Key insight: Instead of forcing the entire context into the model's input window, RLMs offload it to a REPL environment where the model interacts with it via code, spawning recursive sub-calls only when needed. No single model call ever sees the full huge context.
Architecture
RLM as Drop-in Replacement
RLMs replace the standard llm.completion(prompt, model) with rlm.completion(prompt, model). To the user, the API is identical; under the hood, the root LM (depth=0) interacts with an environment storing the full context [Source: sources/rlm-github.md].
Python REPL Environment
The chosen environment is a Python REPL Notebook (similar to Jupyter) where:
- The input context
Cis loaded as a variable in memory - The root LM outputs code blocks to peek, grep, partition, or transform the context
- The root LM can launch recursive LM calls (depth=1) inside the REPL as if they were functions
- Final answers are returned via
FINAL(answer)orFINAL_VAR(var_name)tags [Source: sources/rlm-blog-alexzhang.md]
Two-Model Architecture (Typical)
| Role | Model | Purpose |
|---|---|---|
| Root LM | Strong frontier model (e.g., GPT-5, Gemini 3) | Orchestrator: plans, interacts with user, issues REPL commands |
| Recursive LM | Smaller, faster model (e.g., GPT-5-mini, Qwen3-8B) | Worker: processes chunks/snippets summoned by root LM [Source: sources/rlm-techtalks.md] |
Key Results
1. OOLONG Benchmark (Context Rot)
On the challenging trec_coarse split of OOLONG (evaluating fine-grained long-context reasoning):
- 132k context: RLM(GPT-5-mini) outperforms GPT-5 by >34 points (~114% increase) at roughly the same API cost
- 263k context: RLM(GPT-5-mini) outperforms GPT-5 by >15 points (~49% increase) and is cheaper per query
- Ablating recursion (REPL without sub-calls) degrades performance by ~10%, confirming the value of recursive decomposition [Source: sources/rlm-blog-alexzhang.md]
2. BrowseComp-Plus (Ridiculously Large Contexts)
On a Deep Research-style task with up to 1,000 documents (~10M+ tokens):
- RLM(GPT-5) achieves and maintains perfect performance at 1,000 documents
- Without recursion, performance is still strong at ~90%
- Base GPT-5 approaches show clear performance dropoff as document count increases
- Cost per query scales reasonably with context length [Source: sources/rlm-blog-alexzhang.md]
3. Post-Trained Recursive Model
The authors post-trained RLM-Qwen3-8B, the first natively recursive language model:
- Outperforms underlying Qwen3-8B by 28.3% on average
- Approaches vanilla GPT-5 quality on three long-context tasks [Source: sources/rlm-paper.md]
Emergent Strategies
The blog post documents several strategies that emerge from RLMs operating in the REPL environment [Source: sources/rlm-blog-alexzhang.md]:
- Peeking — Root LM samples a small prefix of the context to understand structure
- Grepping — Uses regex/keyword search to narrow search space without semantic retrieval
- Partition + Map — Chunks context and launches parallel recursive LM calls over chunks
- Summarization — Summarizes subsets of context for the outer LM to make decisions
- Programmatic long-output — One-shots tasks like diff-tracking via code rather than generation
Limitations & Future Work
- Speed: Recursive calls are blocking; no prefix caching or asynchrony yet. Queries can range from seconds to minutes.
- Cost control: No strong guarantees on total API cost or runtime per call.
- Recursive depth: Current experiments use depth=1; deeper recursion is left for future work.

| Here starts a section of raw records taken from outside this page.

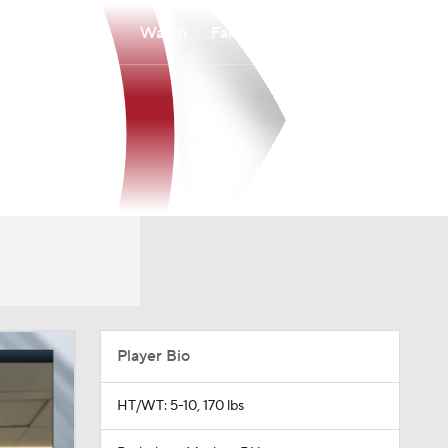
Watch
Fantasy
Betting
Player Bio
HT/WT: 5-10, 170 lbs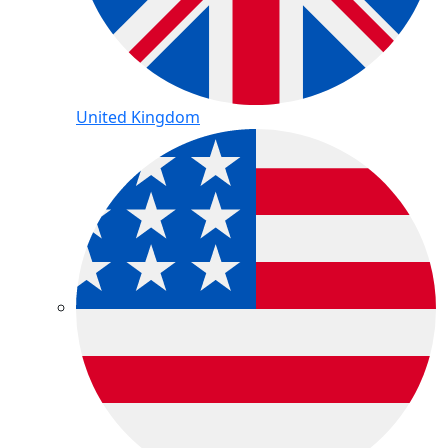
United Kingdom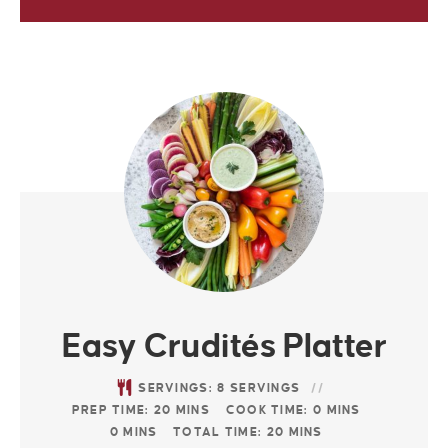
Easy Crudités Platter
SERVINGS:
8
SERVINGS
PREP TIME:
20
MINS
COOK TIME:
0
MINS
0
MINS
TOTAL TIME:
20
MINS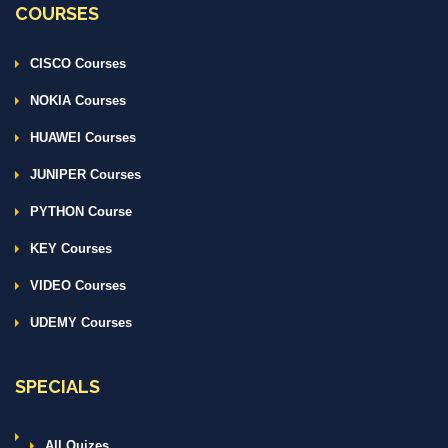
COURSES
CISCO Courses
NOKIA Courses
HUAWEI Courses
JUNIPER Courses
PYTHON Course
KEY Courses
VIDEO Courses
UDEMY Courses
SPECIALS
All Quizes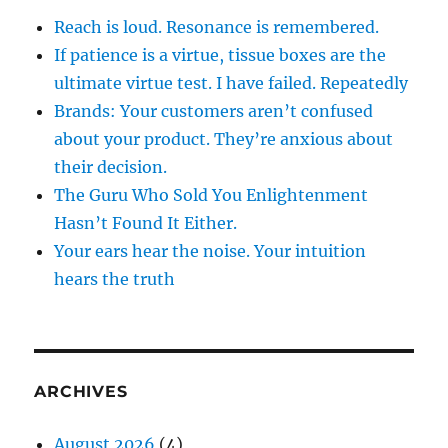
Reach is loud. Resonance is remembered.
If patience is a virtue, tissue boxes are the
ultimate virtue test. I have failed. Repeatedly
Brands: Your customers aren’t confused
about your product. They’re anxious about
their decision.
The Guru Who Sold You Enlightenment
Hasn’t Found It Either.
Your ears hear the noise. Your intuition
hears the truth
ARCHIVES
August 2026
(4)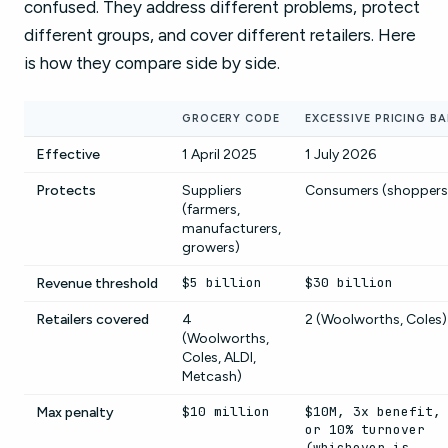
confused. They address different problems, protect
different groups, and cover different retailers. Here
is how they compare side by side.
GROCERY CODE
EXCESSIVE PRICING B
Effective
1 April 2025
1 July 2026
Protects
Suppliers
Consumers (shoppers
(farmers,
manufacturers,
growers)
$5 billion
$30 billion
Revenue threshold
Retailers covered
4
2 (Woolworths, Coles)
(Woolworths,
Coles, ALDI,
Metcash)
$10 million
$10M, 3x benefit,
Max penalty
or 10% turnover
(whichever is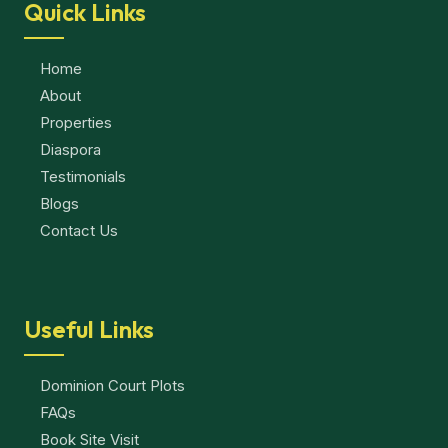
Quick Links
Home
About
Properties
Diaspora
Testimonials
Blogs
Contact Us
Useful Links
Dominion Court Plots
FAQs
Book Site Visit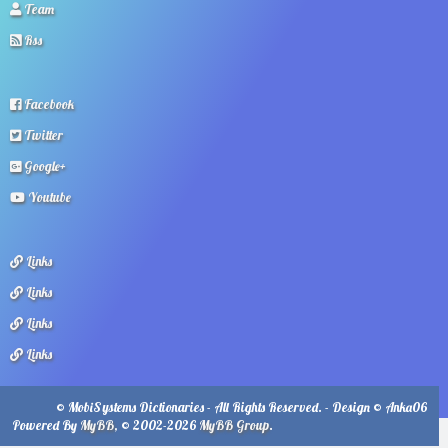
Team
Rss
Facebook
Twitter
Google+
Youtube
Links
Links
Links
Links
© MobiSystems Dictionaries - All Rights Reserved. - Design © Anka06
Powered By
MyBB
, © 2002-2026
MyBB Group
.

- Model requirements: Needs "coding" or "reasoning" grade models (GPT-5, Claude Sonnet, Qwen-Coder) to navigate the Python REPL reliably [Source: sources/rlm-blog-alexzhang.md]
Relationship to Other Work
- MemGPT: Also defers context management to the model, but builds on a single context window.
- MemWalker: Imposes a tree-like summarization structure.
- LADDER: Decomposes from a problem-centric view, not context-centric.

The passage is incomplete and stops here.